Unlike traditional agglomerative methods, Chameleon is a clustering algorithm that tries to improve the clustering quality by using a more elaborate criterion when merging two clusters. Two clusters will be merged if the interconnectivity and closeness of the merged clusters is very similar to the interconnectivity and closeness of the two individual clusters before merging.
To form the initial subclusters, Chameleon first creates a graph G = (V, E), where each node v ∈ V represents a data sample, and a weighted edge e(vi, vj) exists between two nodes vi and vj if vj is one of the k-nearest neighbors of vi. The weight of each edge in G represents the closeness between two samples, that is, an edge will weigh more if the two data samples are closer to each other. Chameleon then uses a graph-partition algorithm to recursively partition G into many small, unconnected subgraphs by doing a min-cut on G at each level of recursion. Here, a min-cut on a graph G refers to a partitioning of G into two parts of close, equal size such that the total weight of the edges being cut is minimized. Each subgraph is then treated as an initial subcluster, and the algorithm is repeated until a certain criterion is reached.
In the second phase, the algorithm goes bottom-up. Chameleon determines the similarity between each pair of elementary clusters Ci and Cj according to their relative interconnectivity RI(Ci, Cj) and their relative closeness RC(Ci, Cj). Given that the interconnectivity of a cluster is defined as the total weight of edges that are removed when a min-cut is performed, the relative interconnectivity RI(Ci, Cj) is defined as the ratio between the interconnectivity of the merged cluster Ci and Cj to the average interconnectivity of Ci and Cj. Similarly, the relative closeness RC(Ci, Cj) is defined as the ratio between the closeness of the merged cluster of Ci and Cj to the average internal closeness of Ci and Cj. Here the closeness of a cluster refers to the average weight of the edges that are removed when a min-cut is performed on the cluster.

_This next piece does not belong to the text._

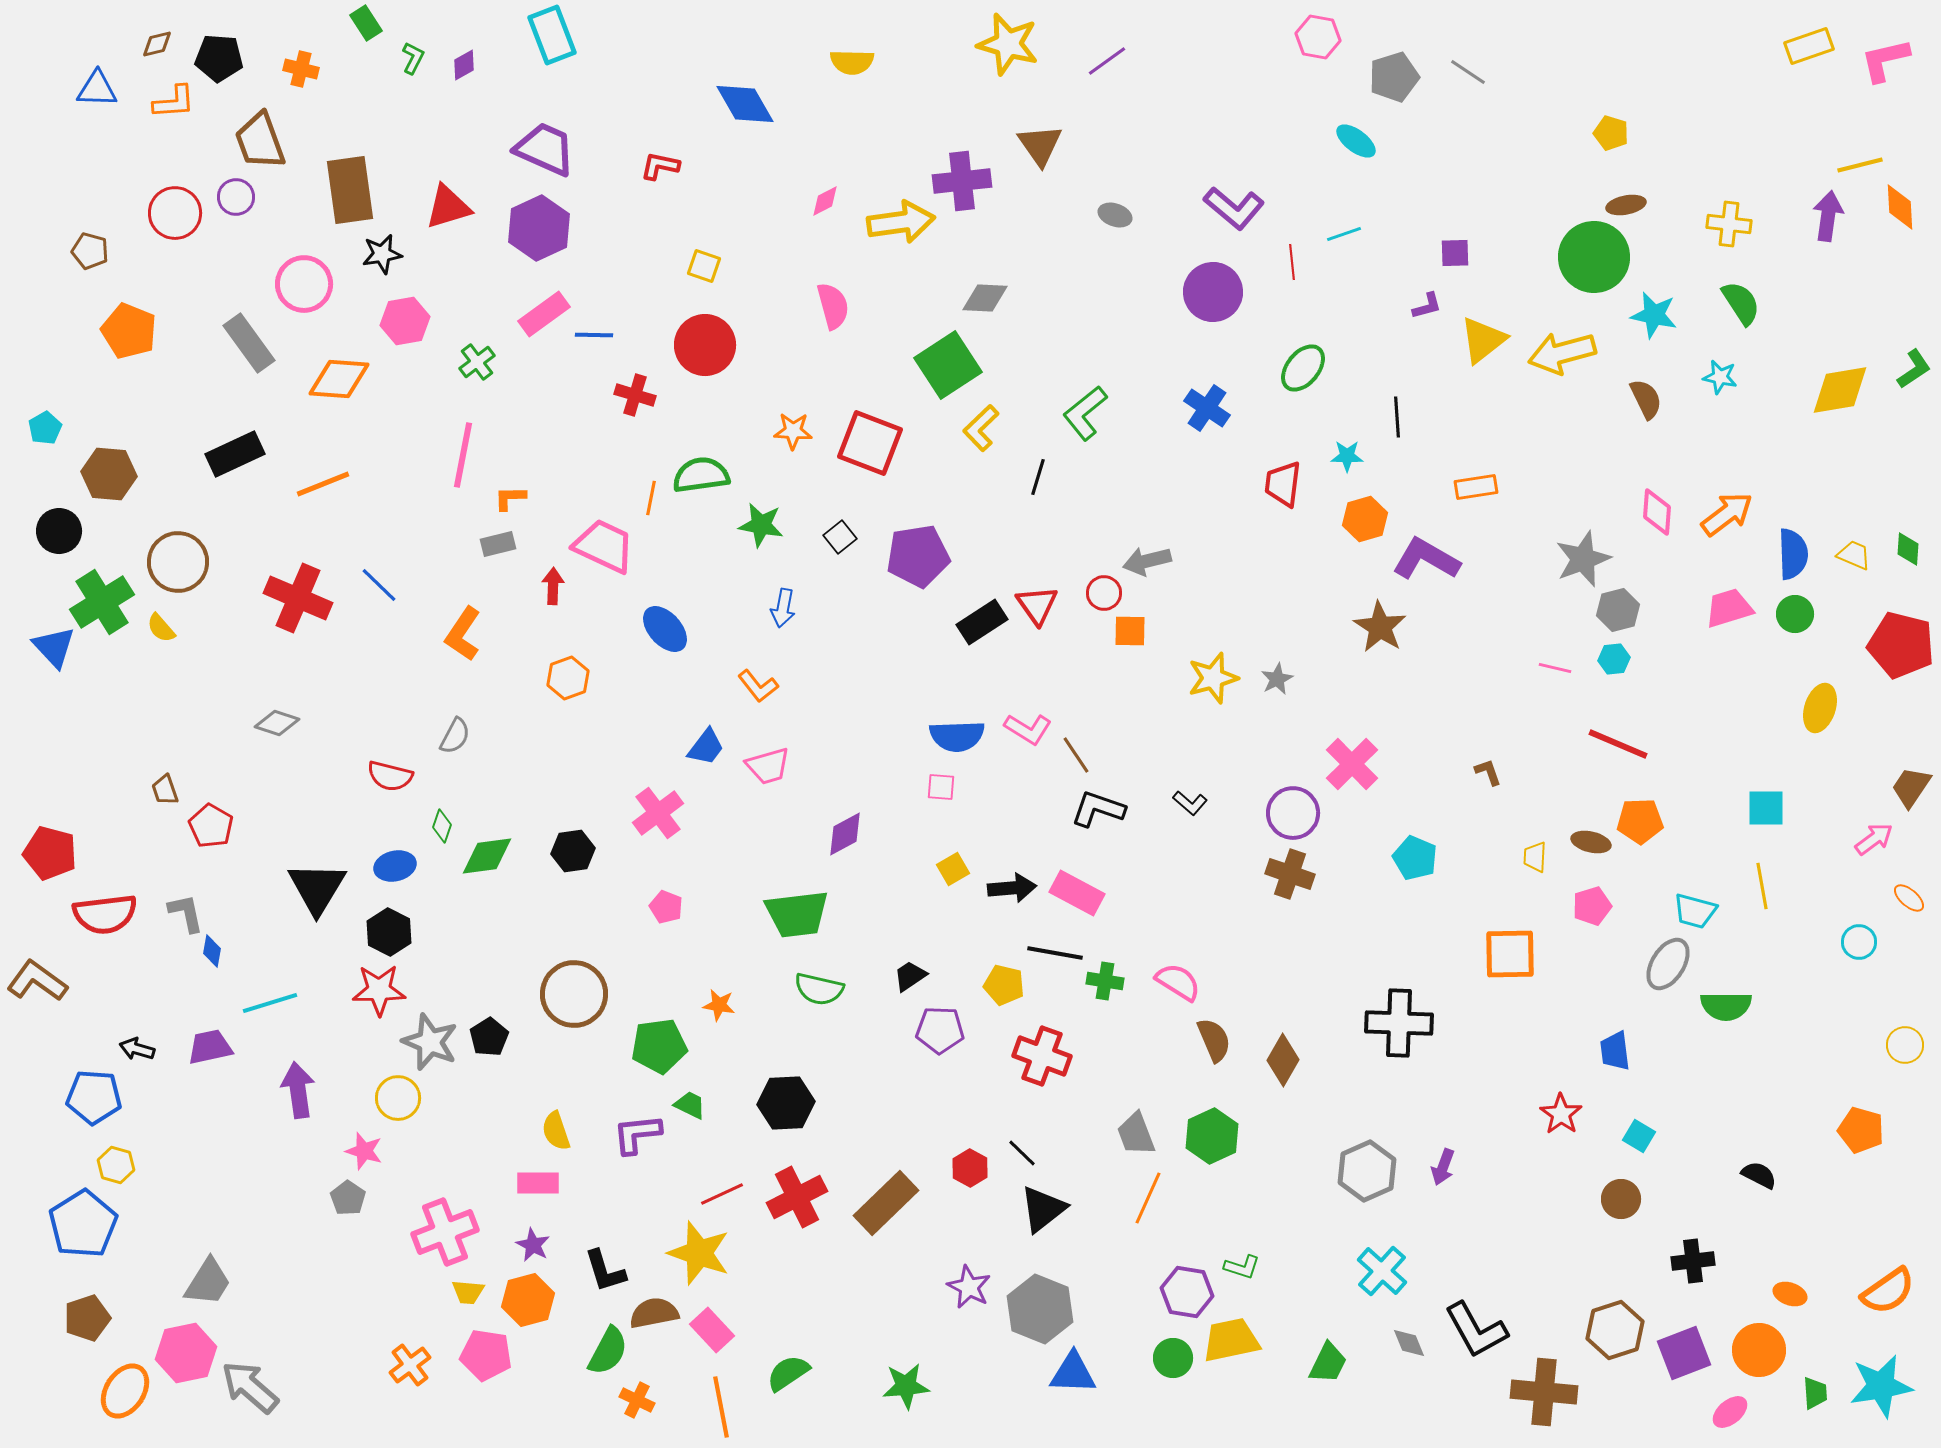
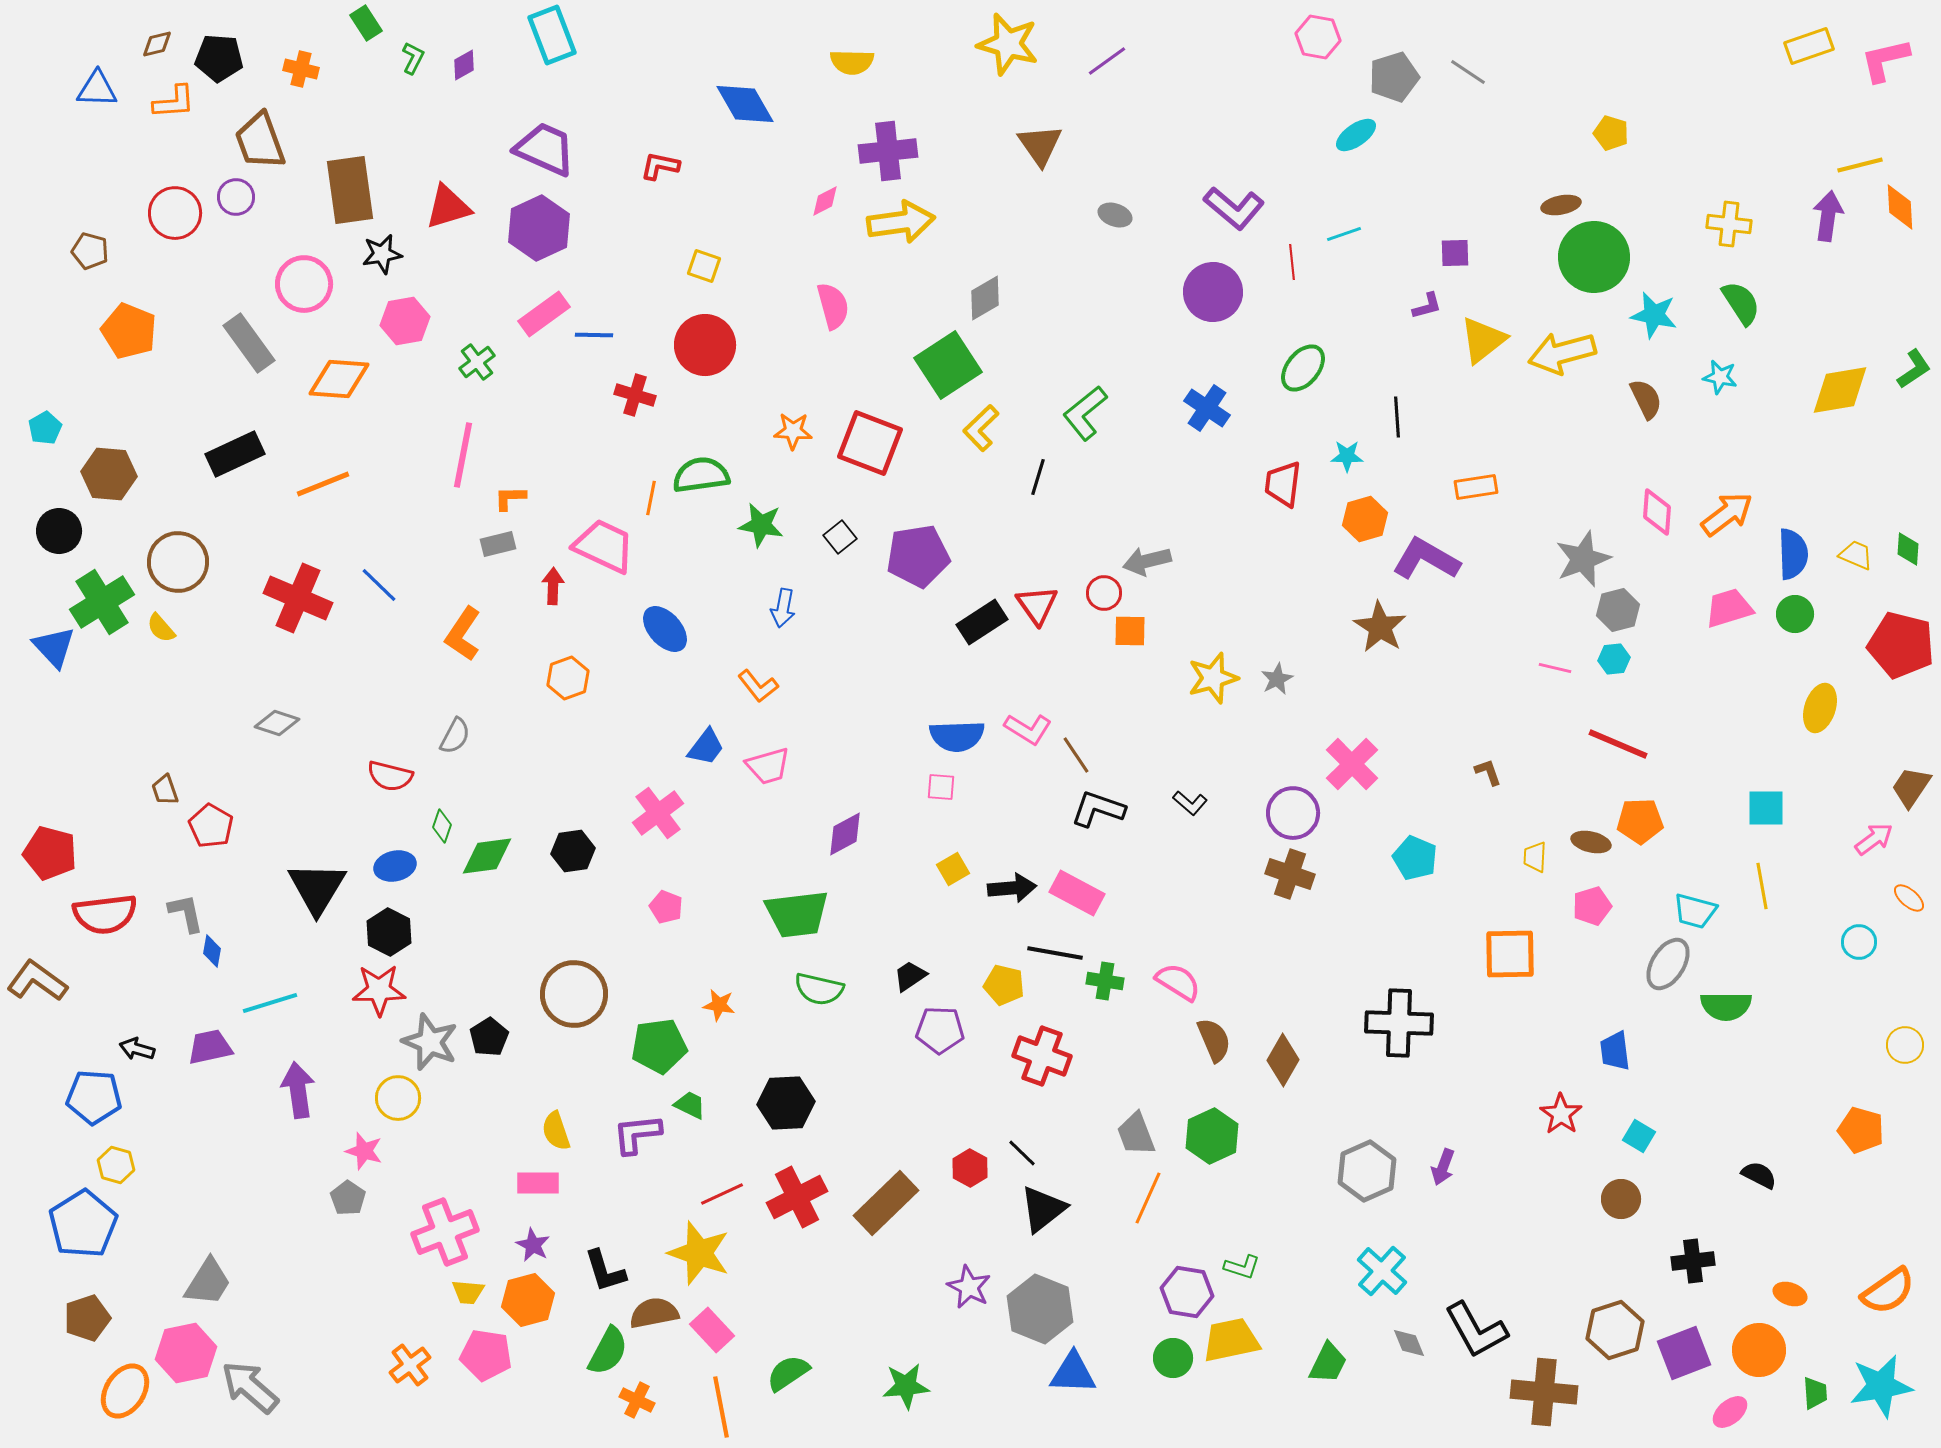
cyan ellipse at (1356, 141): moved 6 px up; rotated 72 degrees counterclockwise
purple cross at (962, 181): moved 74 px left, 30 px up
brown ellipse at (1626, 205): moved 65 px left
gray diamond at (985, 298): rotated 33 degrees counterclockwise
yellow trapezoid at (1854, 555): moved 2 px right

The similarity function is then computed as a product: RC(Ci, Cj) * RI(Ci, Cj)α where α is a parameter between 0 and 1. A value of 1 for α will give equal weight to both measures while decreasing α will place more emphasis on RI(Ci, Cj). Chameleon can automatically adapt to the internal characteristics of the clusters and it is effective in discovering arbitrarily shaped clusters of varying density. However, the algorithm is not effective for high-dimensional data having O(n2) time complexity for n samples.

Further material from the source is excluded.